> Problem
With the pictures removed, reproduce exactly the lines from the one that contains "мужчина остался" through the last line of the entries below.

Dataset excerpts:

#####

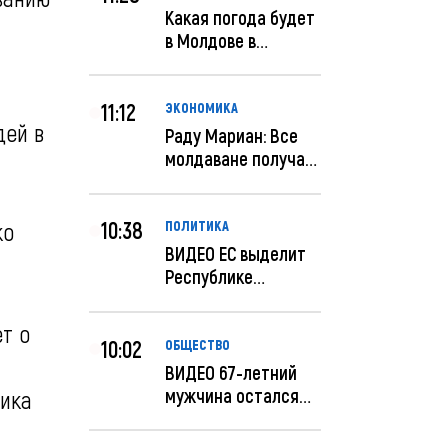
Какая погода будет
в Молдове в
феврале?
11:12
ЭКОНОМИКА
дей в
Раду Мариан: Все
молдаване получат
компенсацию за
эле...
10:38
ко
ПОЛИТИКА
ВИДЕО ЕС выделит
Республике
Молдова еще 60
миллионов...
т о
10:02
ОБЩЕСТВО
ВИДЕО 67-летний
мужчина остался
ника
без 259 тысяч леев
по...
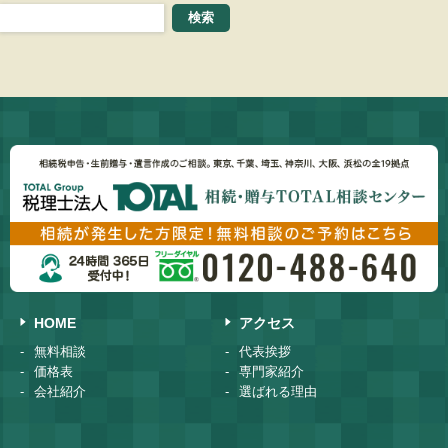
HOME
アクセス
無料相談
代表挨拶
価格表
専門家紹介
会社紹介
選ばれる理由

#####

> Answer
мужчина остался
ника
без 259 тысяч леев
по...
HOME
アクセス
無料相談
代表挨拶
価格表
専門家紹介
会社紹介
選ばれる理由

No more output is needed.